DA JAICE – Quella appena trascorsa è stata una settimana molto importante per migliaia di fedeli bosniaci e non solo. Il 24 giugno si è infatti celebrato San Giovanni Battista e per l’occasione, come ogni anno, migliaia di fedeli si sono ritrovati in pellegrinaggio presso la piccola chiesa di Sv. Ivo (San Giovanni) a Podmilacje, a soli 8 km dalla città di Jajce.
Domenica 26 giugno è stata invece la volta dell’Ajvatovica, ricorrenza musulmano-bosniaca che porta anch’essa migliaia di pellegrini presso la piccola cittadina di Prusac, nella Bosnia centrale. I due eventi sono distinti per il fatto di appartenere a due fedi diverse, quelle stesse fedi più volte intese come “le storiche antagoniste”, ma sono accomunati dal fatto di essere le due più antiche festività religiose della Bosnia Erzegovina, l’una per i cattolici e l’altra per i musulmani; ed inoltre di derivare entrambi da una propria leggenda, risalenti al periodo dell’occupazione ottomana.

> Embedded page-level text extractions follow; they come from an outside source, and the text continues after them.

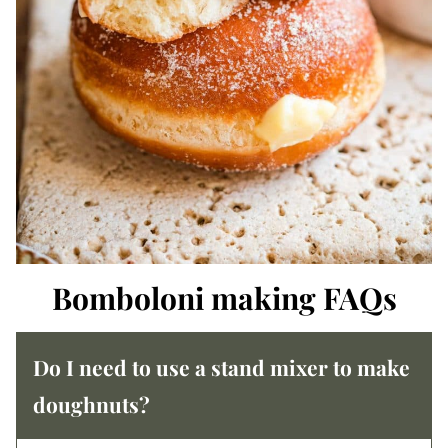
Bomboloni making FAQs
Do I need to use a stand mixer to make
doughnuts?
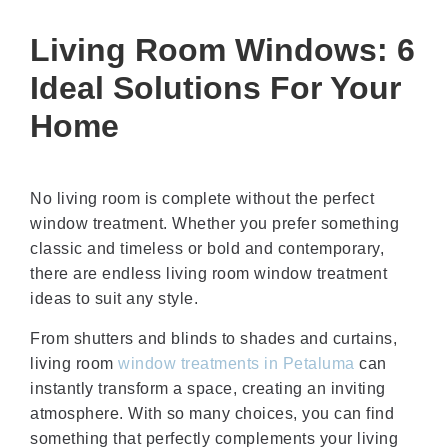
Living Room Windows: 6
Ideal Solutions For Your
Home
No living room is complete without the perfect
window treatment. Whether you prefer something
classic and timeless or bold and contemporary,
there are endless living room window treatment
ideas to suit any style.
From shutters and blinds to shades and curtains,
living room
window treatments in Petaluma
can
instantly transform a space, creating an inviting
atmosphere. With so many choices, you can find
something that perfectly complements your living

Per quanto riguarda San Giovanni Battista a Podmilacje, essa è l’unica chiesa di tutta la Bosnia Erzegovina a non esser mai stata distrutta durante l’occupazione ottomana. Non si sa quando di preciso venne edificata ma in accordo allo stile architettonico ed ad alcuni reperti rinvenuti si sa che essa fece in tempo a vivere l’ultimo periodo di autonomia del Regno di Bosnia (terminato nel 1463). Nonostante la chiesa sia molto piccola e abbia una struttura piuttosto semplice, ciò che la rende unica è la leggenda popolare nella quale è avvolta. Questa piccola chiesa giace sulle sponde del fiume Vrbas e tale leggenda dice che, all’epoca dell’invasione ottomana, la chiesa abbia attraversato il fiume andandosi a stanziare dove si trova oggi facendo si che gli ottomani non l’ avrebbero più utilizzata per metterci le capre, così come avevano fatto fino ad allora. Per tutto il periodo ottomano la chiesa è stata quindi utilizzata come luogo di riunione per tutti i fedeli cattolici.

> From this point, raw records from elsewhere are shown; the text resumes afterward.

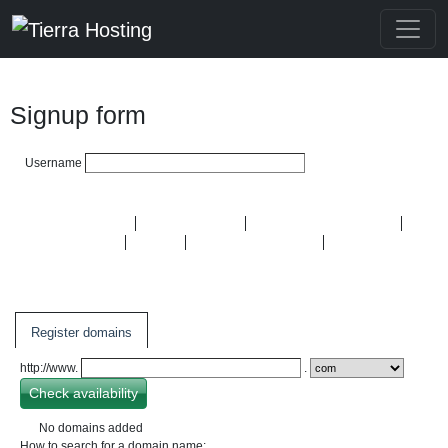
Signup form
Username
Domain Names
Hosting plans
Semi-dedicated plans
OpenVZ VPS
KVM
Dedicated Servers
SSL
Certificates
Register domains
http://www.
.
No domains added
How to search for a domain name:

Quest’anno i fedeli giunti da ogni angolo della regione sono stati più di ventimila circa e come ogni anno il programma ha previsto una messa speciale per i malati terminali che, secondo alcune credenze, vincerebbero i propri mali con “l’aiuto divino”.

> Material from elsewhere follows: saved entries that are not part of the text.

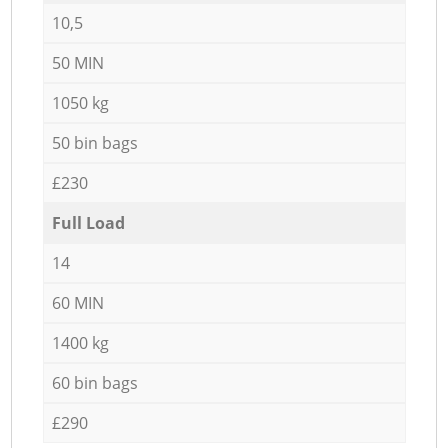
10,5
50 MIN
1050 kg
50 bin bags
£230
Full Load
14
60 MIN
1400 kg
60 bin bags
£290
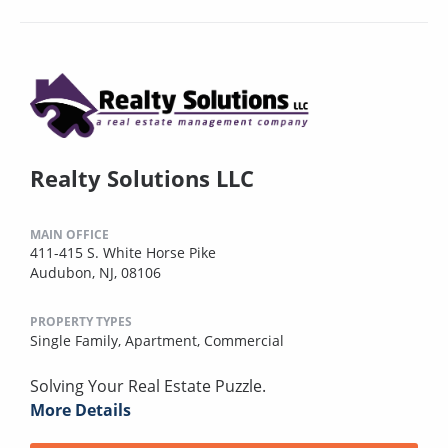
Realty Solutions LLC
MAIN OFFICE
411-415 S. White Horse Pike
Audubon, NJ, 08106
PROPERTY TYPES
Single Family,
Apartment,
Commercial
Solving Your Real Estate Puzzle.
More Details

Per quanto riguarda l’Ajvatovica invece, essa cade il settimo lunedì successivo al Ðurđevdan (il giorno di San Giorgio, 6 maggio), il 26 giugno appunto, senza seguire quindi il calendario dell’Egira. Essa è considerata come un espressione autentica della cultura bosniaco-musulmana e affonda le sue radici nell’antica chiesa bosniaca, quella cristiano/bogomila (all’epoca ritenuta eretica) riguardante le preghiere per la pioggia.
Il suo nome deriva da Ajvaz-dedo, un derviscio ed insegnante di cose religiose al servizio del Sultano, inviato in Bosnia affinché migliorasse la vita della popolazione locale. Secondo la leggenda si era nel 1500 quando la piccola cittadina di Prusac (attualmente nel comune di Donji Vakuf) stesse soffrendo una terribile siccità, destabilizzando così la popolazione locale, nonché la coltivazione. La leggenda di Ajvaz-dedo dice che, non distante dalla città di Prusac, ci fosse una montagna, Šuljage, nella cui roccia ci fosse una sorgente di acqua di montagna.
Il derviscio salì allora sulla montagna e per 40 giorni eseguì la preghiera del sabah-namaz (la prima delle 5 giornaliere) rivolto verso la roccia. Il quarantesimo giorno, dopo la preghiera, si addormentò e in sogno gli comparvero due arieti che, scontrando le corna l’un l’altro, spaccarono la roccia in 2 parti. Al suo risveglio, la roccia era effettivamente divisa e lasciava fuoriuscire l’acqua di sorgente. Dopo di ciò costruì un sistema idrico in tubi di legno che dispensò l’acqua per la città, mettendo fine all’odiosa siccità. Il programma dell’Ajvatovica, che è giunta alla sua edizione numero 501 e che durante il periodo socialista era proibita, prevede: la recitazione collettiva del sabah-namaz; il rituale di un caffè o tè collettivo; e quindi la partenza, a cavallo, verso la meta di pellegrinaggio, guidata dall’Imam che, con la bandiera verde dell’Islam, conduce le comunità provenienti da tutta la regione.
I fedeli di San Giovanni e dell’Ajvatovica non sono altro che un esempio di come le tradizioni religiose, cristiane e islamiche, siano profondamente radicate nella cultura del popolo bosniaco, che conserva le proprie usanze non tanto per fanatismo ma piuttosto come espressione di una secolare identità popolare.